Well that decided it. The other five fence sitters hurried to line up behind Brother Fox.
Myself, I remained. Like the moment before, and the year before. Undecided. Unclear. Unmoved. Unattracted. Paralyzed with the depth of my own nothingness. I made my decision the way I made all my decisions. By sitting passively.
Brother Percy walked up to me, chuckling. The last of the last were filing out of the room as he sat backward on the chair in front of me. “You don’t know it yet,” he said, “but we are an elite class, you and I. After sifting and sifting, weeding and sorting, picking and cleaning, and sifting again, out of the bottom of the sieve drops only the finest grain of all.”
I looked at him, leaning closer, to try and see if he was for real. I couldn’t tell.
“The dregs, you mean,” I said.
He stood up over me, a medium-built six one, with prematurely silver collarbone-length hair. “Son,” he said with a generous face, extending a hand for me to shake, “I perceive in you a problem of perspective.”
I shook his hand and he tugged me up out of the chair.
“What if I
hate
poetry?” I asked as he led me out with his arm around my shoulders. I figured I’d break it to him in stages that I did, in fact, hate poetry already.
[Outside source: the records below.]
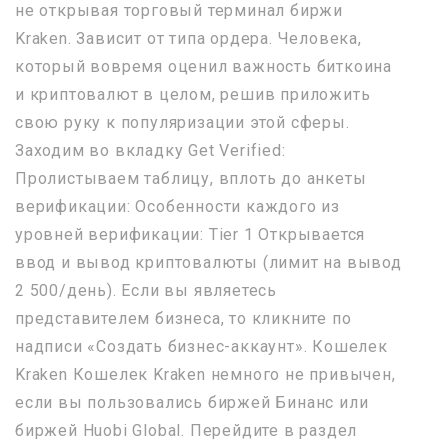
не открывая торговый терминал биржи
Kraken. Зависит от типа ордера. Человека,
который вовремя оценил важность биткоина
и криптовалют в целом, решив приложить
свою руку к популяризации этой сферы.
Заходим во вкладку Get Verified:
Пролистываем таблицу, вплоть до анкеты
верификации: Особенности каждого из
уровней верификации: Tier 1 Открывается
ввод и вывод криптовалюты (лимит на вывод
2 500/день). Если вы являетесь
представителем бизнеса, то кликните по
надписи «Создать бизнес-аккаунт». Кошелек
Kraken Кошелек Kraken немного не привычен,
если вы пользовались биржей Бинанс или
биржей Huobi Global. Перейдите в раздел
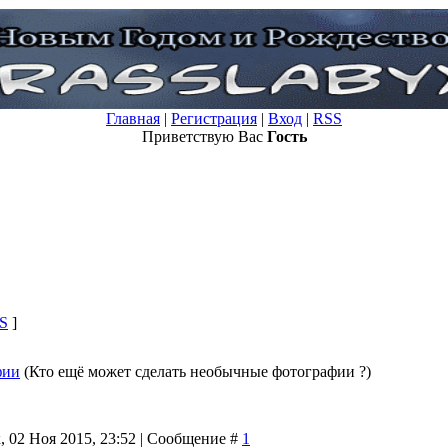
Главная
|
Регистрация
|
Вход
|
RSS
Приветствую Вас
Гость
S
]
фии
(Кто ещё может сделать необычные фотографии ?)
, 02 Ноя 2015, 23:52 | Сообщение #
1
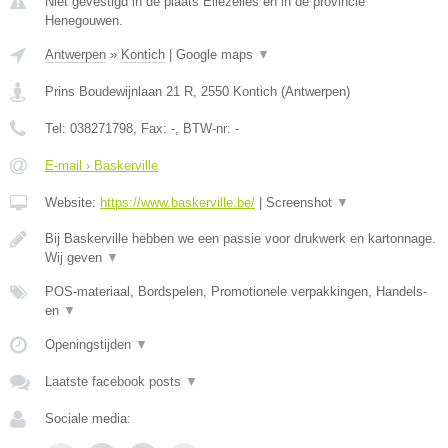
Niet gevestigd in de plaats Ellezelles en in de provincie
Henegouwen.
Antwerpen
»
Kontich
|
Google maps
▼
Prins Boudewijnlaan 21 R
,
2550
Kontich
(
Antwerpen
)
Tel:
038271798
, Fax:
-
, BTW-nr:
-
E-mail › Baskerville
Website:
https://www.baskerville.be/
|
Screenshot
▼
Bij Baskerville hebben we een passie voor drukwerk en kartonnage.
Wij geven
▼
POS-materiaal, Bordspelen, Promotionele verpakkingen, Handels-
en
▼
Openingstijden
▼
Laatste facebook posts
▼
Sociale media:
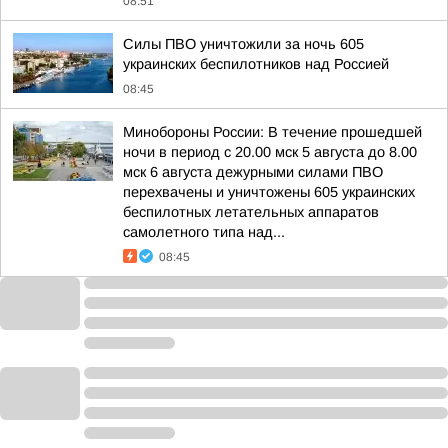
08:51
Силы ПВО уничтожили за ночь 605
украинских беспилотников над Россией
08:45
Минобороны России: В течение прошедшей
ночи в период с 20.00 мск 5 августа до 8.00
мск 6 августа дежурными силами ПВО
перехвачены и уничтожены 605 украинских
беспилотных летательных аппаратов
самолетного типа над...
08:45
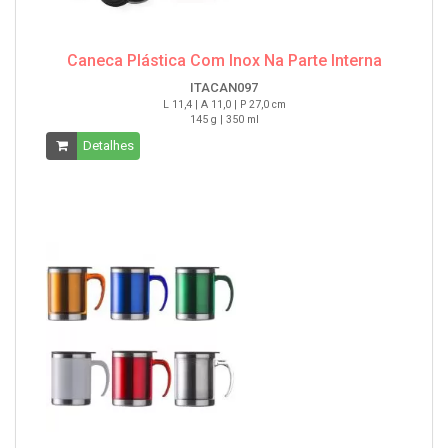
Caneca Plástica Com Inox Na Parte Interna
ITACAN097
L 11,4 | A 11,0 | P 27,0 cm
145 g | 350 ml
Detalhes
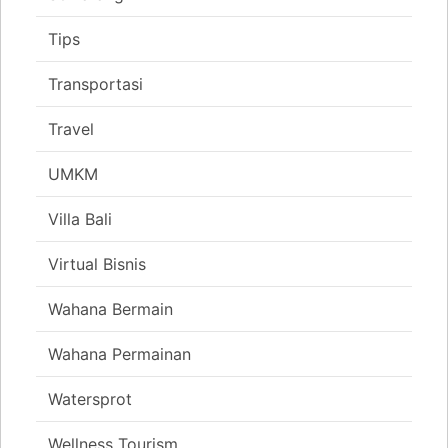
Tips
Transportasi
Travel
UMKM
Villa Bali
Virtual Bisnis
Wahana Bermain
Wahana Permainan
Watersprot
Wellness Tourism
“Then you move on,” he said, shrugging. “You are not tied to any one art while you’re here. Everyone is welcome to float from one area to another if he likes, and every year most of the fellows do. In fact, I insist you do.”
“What if I don’t
want
to?” I snapped, out of reflex. My wick was burning down quickly in the last days of camp.
“Ah, a bona fide contrarian. This is going to be a pleasure. A
pleasure
,” he said.
“But look at them,” I said, making a sweeping gesture with my hand over the main room of the library. It was already abuzz with eager rookie artists making a lunatic formless cheery colorful mess of the place. Santa’s workshop merged with
One Flew Over the Cuckoo’s Nest
. “They’re all geeks. They’re all mental.”